→ TASK REQUIREMENTS
From the entries, return every line where the string "буйынса" shows up.

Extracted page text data
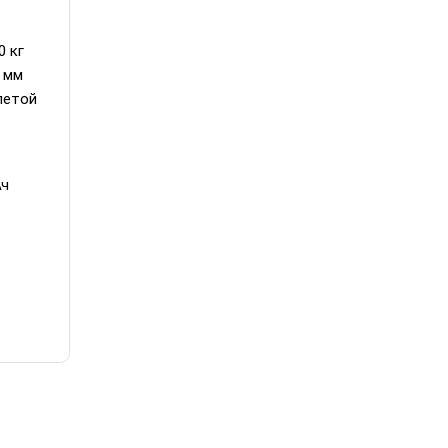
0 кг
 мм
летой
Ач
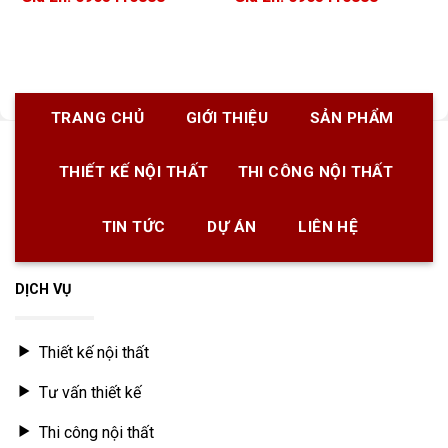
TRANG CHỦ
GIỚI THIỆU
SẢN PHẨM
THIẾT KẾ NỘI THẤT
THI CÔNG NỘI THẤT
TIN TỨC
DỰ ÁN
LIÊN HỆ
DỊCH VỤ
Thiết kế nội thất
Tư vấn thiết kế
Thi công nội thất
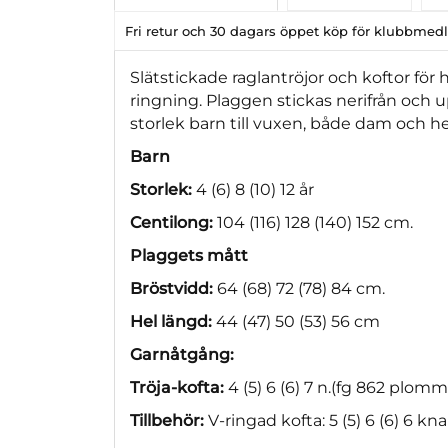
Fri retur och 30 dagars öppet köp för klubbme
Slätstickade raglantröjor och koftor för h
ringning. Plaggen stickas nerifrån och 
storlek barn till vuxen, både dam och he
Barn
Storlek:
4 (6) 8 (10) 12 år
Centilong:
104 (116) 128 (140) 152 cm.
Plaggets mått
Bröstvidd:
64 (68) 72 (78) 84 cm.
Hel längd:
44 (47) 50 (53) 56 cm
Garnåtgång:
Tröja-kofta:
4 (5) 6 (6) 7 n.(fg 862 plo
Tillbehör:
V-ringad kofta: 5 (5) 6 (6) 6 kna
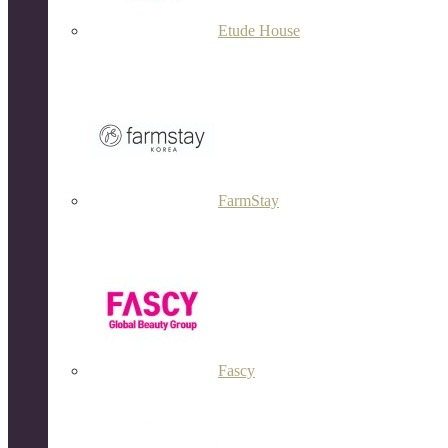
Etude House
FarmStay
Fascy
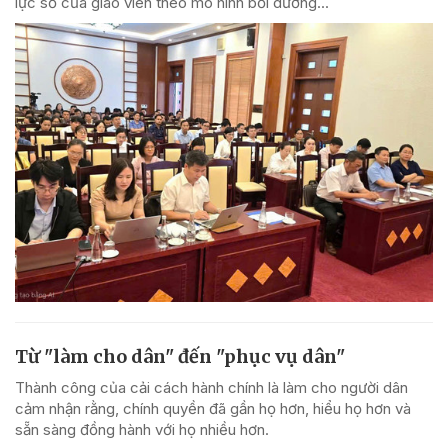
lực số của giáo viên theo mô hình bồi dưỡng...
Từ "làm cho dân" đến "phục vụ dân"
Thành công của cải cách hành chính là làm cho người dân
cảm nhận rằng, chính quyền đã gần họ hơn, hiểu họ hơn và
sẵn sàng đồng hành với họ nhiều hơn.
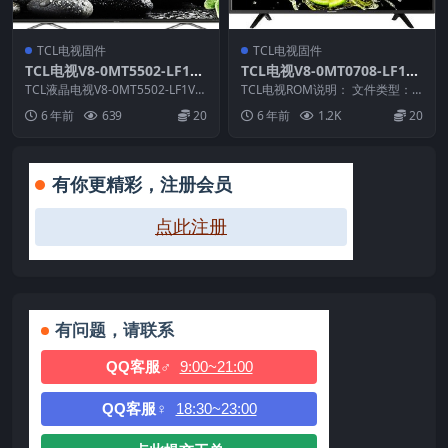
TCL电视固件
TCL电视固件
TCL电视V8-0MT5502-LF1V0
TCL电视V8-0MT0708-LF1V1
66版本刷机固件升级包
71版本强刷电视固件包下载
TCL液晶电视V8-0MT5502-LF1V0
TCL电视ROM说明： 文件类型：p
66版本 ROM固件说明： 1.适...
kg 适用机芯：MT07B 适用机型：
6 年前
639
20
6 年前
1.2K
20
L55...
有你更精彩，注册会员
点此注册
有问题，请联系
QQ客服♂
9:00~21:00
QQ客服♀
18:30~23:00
---
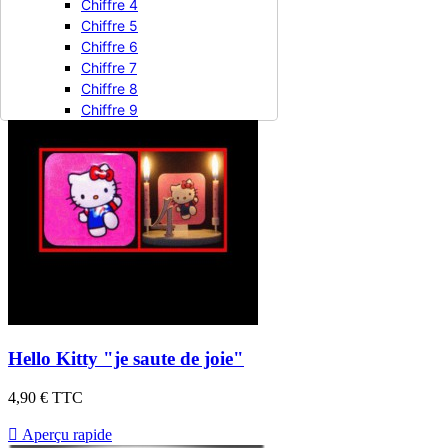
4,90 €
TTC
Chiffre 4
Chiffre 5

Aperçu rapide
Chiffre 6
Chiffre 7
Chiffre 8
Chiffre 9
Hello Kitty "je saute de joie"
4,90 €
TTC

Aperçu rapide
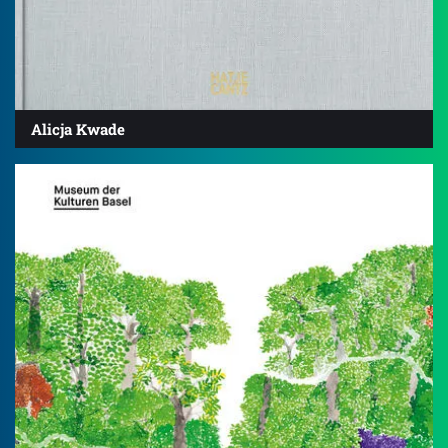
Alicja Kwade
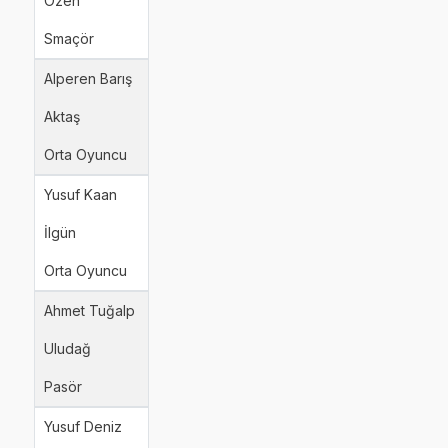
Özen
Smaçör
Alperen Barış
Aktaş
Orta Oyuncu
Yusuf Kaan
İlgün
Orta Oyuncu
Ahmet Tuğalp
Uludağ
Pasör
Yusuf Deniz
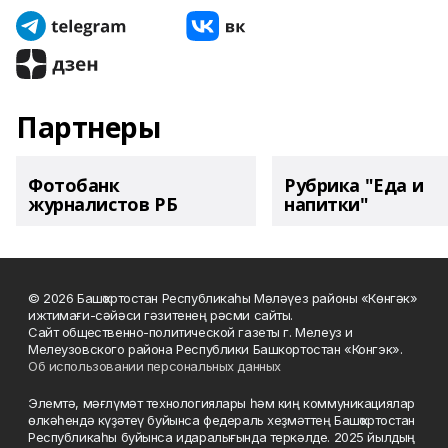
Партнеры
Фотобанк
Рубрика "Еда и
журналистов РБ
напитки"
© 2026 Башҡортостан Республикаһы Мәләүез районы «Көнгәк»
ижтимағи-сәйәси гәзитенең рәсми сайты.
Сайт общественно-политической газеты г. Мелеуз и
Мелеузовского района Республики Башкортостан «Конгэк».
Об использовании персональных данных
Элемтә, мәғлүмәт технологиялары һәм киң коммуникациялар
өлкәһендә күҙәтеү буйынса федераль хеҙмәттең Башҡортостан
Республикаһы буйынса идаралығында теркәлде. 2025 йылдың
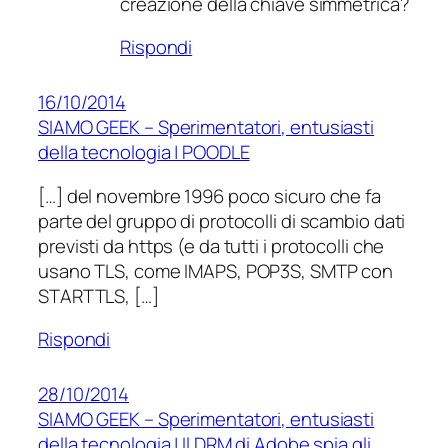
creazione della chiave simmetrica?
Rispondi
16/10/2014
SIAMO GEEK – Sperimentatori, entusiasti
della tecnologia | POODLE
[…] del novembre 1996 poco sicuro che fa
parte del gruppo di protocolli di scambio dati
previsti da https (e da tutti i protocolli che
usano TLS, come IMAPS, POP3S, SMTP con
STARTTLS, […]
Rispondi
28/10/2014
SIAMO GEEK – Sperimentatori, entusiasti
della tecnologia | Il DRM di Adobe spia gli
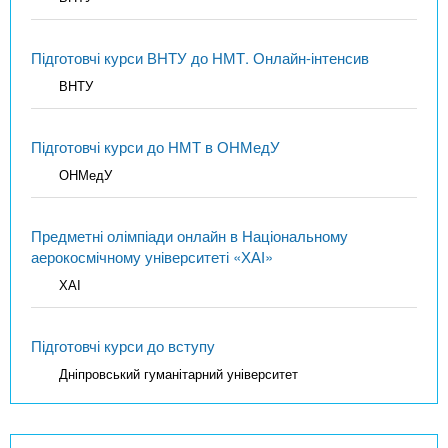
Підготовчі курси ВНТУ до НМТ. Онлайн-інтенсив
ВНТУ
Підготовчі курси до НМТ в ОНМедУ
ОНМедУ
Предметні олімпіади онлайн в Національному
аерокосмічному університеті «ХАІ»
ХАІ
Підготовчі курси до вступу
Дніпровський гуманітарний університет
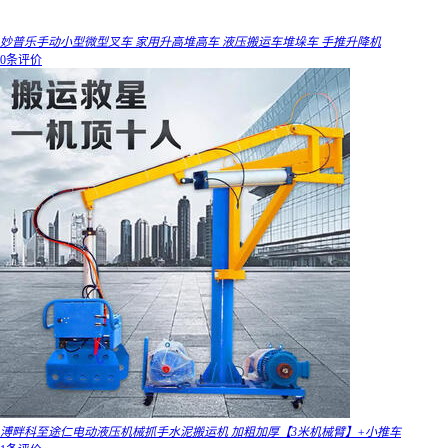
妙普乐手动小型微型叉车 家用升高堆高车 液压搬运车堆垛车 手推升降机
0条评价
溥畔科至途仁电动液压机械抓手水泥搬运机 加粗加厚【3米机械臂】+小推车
...
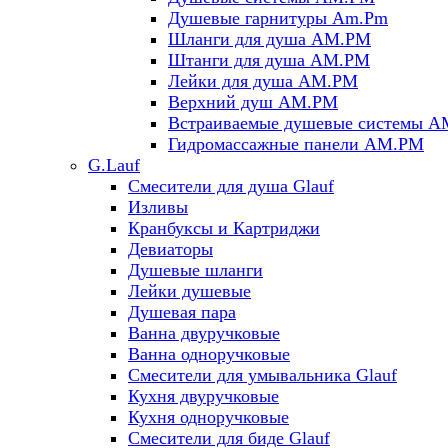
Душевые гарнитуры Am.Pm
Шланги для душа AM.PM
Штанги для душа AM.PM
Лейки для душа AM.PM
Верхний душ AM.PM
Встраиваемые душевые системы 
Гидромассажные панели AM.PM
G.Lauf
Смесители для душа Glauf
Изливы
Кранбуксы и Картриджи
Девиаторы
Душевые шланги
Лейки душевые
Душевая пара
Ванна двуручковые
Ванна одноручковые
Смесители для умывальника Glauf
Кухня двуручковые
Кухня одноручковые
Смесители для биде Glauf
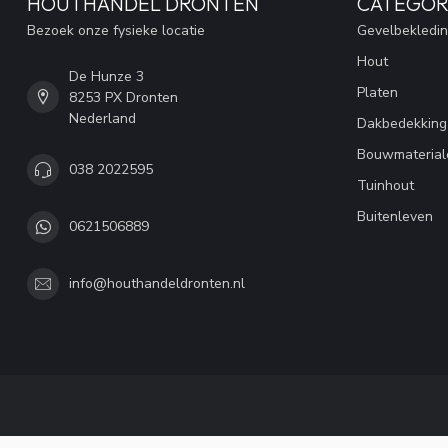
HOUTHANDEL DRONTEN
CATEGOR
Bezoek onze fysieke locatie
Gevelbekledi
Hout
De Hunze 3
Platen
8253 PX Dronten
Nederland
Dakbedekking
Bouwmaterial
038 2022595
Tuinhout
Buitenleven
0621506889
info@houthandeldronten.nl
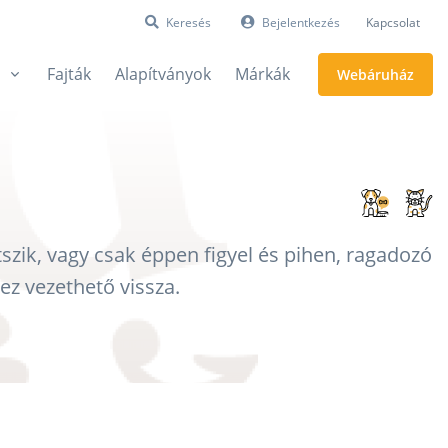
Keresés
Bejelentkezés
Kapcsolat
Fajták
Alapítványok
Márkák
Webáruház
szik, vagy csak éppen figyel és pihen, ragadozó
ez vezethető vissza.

→ WRITTEN RESPONSE
өлкәһендә күҙәтеү буйынса федераль хеҙмәттең Башҡортостан
Республикаһы буйынса идаралығында теркәлде. 2025 йылдың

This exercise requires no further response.